• WORK TASK
The answer should hold only the lines from the beginning of the material through the one with "Chewing gum dates", reproduced exactly and without pictures.

• DATA SUPPLIED

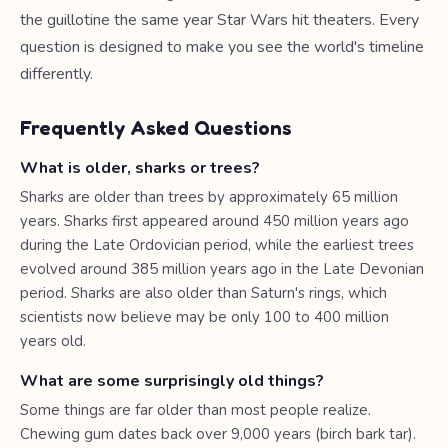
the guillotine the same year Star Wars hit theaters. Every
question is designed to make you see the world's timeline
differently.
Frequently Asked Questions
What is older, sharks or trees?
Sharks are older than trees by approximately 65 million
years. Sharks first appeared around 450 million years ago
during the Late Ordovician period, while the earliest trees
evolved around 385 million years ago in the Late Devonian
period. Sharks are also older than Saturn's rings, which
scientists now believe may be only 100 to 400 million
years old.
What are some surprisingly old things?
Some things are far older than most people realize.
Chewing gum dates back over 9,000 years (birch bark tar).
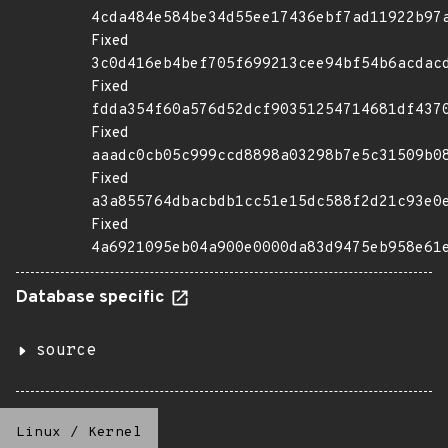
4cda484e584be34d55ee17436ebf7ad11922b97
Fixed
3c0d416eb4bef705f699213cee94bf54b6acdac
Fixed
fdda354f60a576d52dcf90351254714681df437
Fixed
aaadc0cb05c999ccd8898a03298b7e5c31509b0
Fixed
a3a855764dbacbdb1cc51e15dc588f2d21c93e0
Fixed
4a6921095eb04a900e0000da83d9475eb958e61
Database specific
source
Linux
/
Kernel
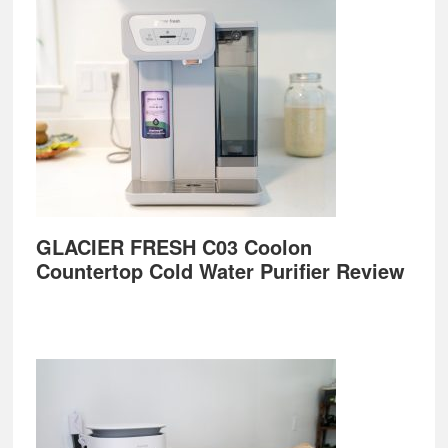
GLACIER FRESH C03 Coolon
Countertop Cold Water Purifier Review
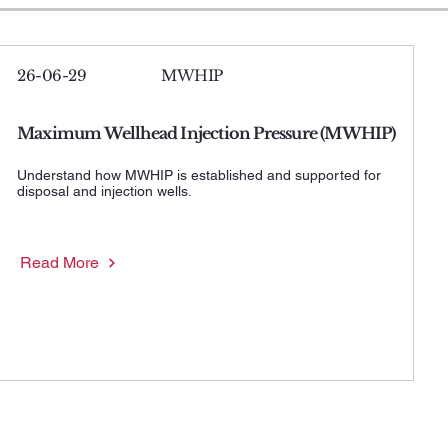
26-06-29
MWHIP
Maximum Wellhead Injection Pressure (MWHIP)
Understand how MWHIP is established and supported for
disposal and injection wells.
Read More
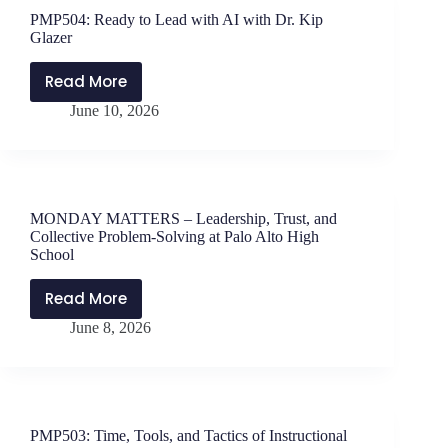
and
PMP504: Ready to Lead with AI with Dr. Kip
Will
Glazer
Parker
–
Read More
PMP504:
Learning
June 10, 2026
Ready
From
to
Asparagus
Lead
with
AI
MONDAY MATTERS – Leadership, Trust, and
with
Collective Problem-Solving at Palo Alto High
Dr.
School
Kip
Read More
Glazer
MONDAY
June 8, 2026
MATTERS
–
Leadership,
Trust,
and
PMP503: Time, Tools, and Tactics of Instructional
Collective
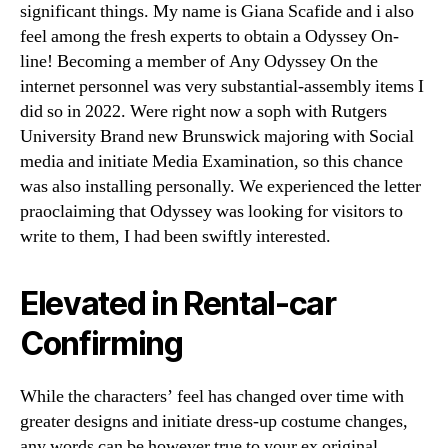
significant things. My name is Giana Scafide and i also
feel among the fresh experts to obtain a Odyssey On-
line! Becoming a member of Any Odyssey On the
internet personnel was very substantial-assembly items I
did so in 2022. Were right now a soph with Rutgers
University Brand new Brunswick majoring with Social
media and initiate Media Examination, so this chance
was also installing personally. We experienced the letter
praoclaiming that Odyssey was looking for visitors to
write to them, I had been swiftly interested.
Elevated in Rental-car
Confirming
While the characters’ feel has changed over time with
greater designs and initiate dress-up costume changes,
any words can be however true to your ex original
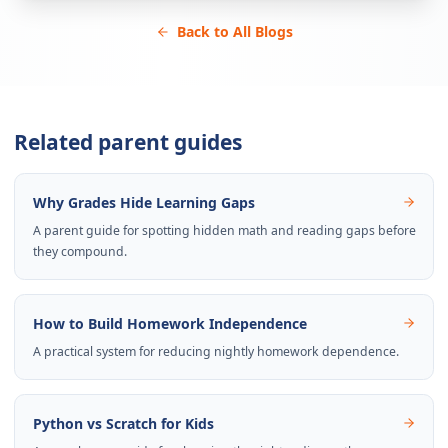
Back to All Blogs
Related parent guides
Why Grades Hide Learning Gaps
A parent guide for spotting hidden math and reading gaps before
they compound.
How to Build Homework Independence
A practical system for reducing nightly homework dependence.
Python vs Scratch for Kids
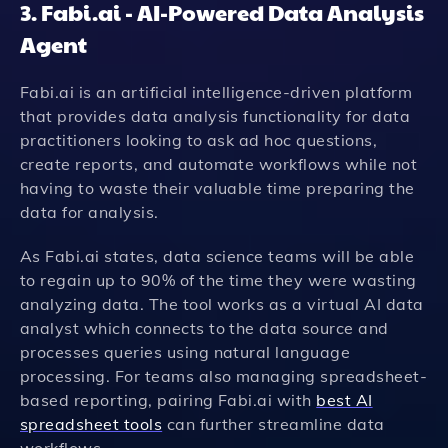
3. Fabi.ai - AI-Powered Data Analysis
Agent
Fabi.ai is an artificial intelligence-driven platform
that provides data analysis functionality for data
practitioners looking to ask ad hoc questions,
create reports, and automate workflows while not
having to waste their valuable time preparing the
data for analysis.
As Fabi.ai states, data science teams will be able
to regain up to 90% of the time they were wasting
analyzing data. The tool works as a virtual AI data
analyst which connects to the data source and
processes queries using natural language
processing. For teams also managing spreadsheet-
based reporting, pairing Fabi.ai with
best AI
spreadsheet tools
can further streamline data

• ANSWER TO THIS TASK
the guillotine the same year Star Wars hit theaters. Every
question is designed to make you see the world's timeline
differently.
Frequently Asked Questions
What is older, sharks or trees?
Sharks are older than trees by approximately 65 million
years. Sharks first appeared around 450 million years ago
during the Late Ordovician period, while the earliest trees
evolved around 385 million years ago in the Late Devonian
period. Sharks are also older than Saturn's rings, which
scientists now believe may be only 100 to 400 million
years old.
What are some surprisingly old things?
Some things are far older than most people realize.
Chewing gum dates back over 9,000 years (birch bark tar).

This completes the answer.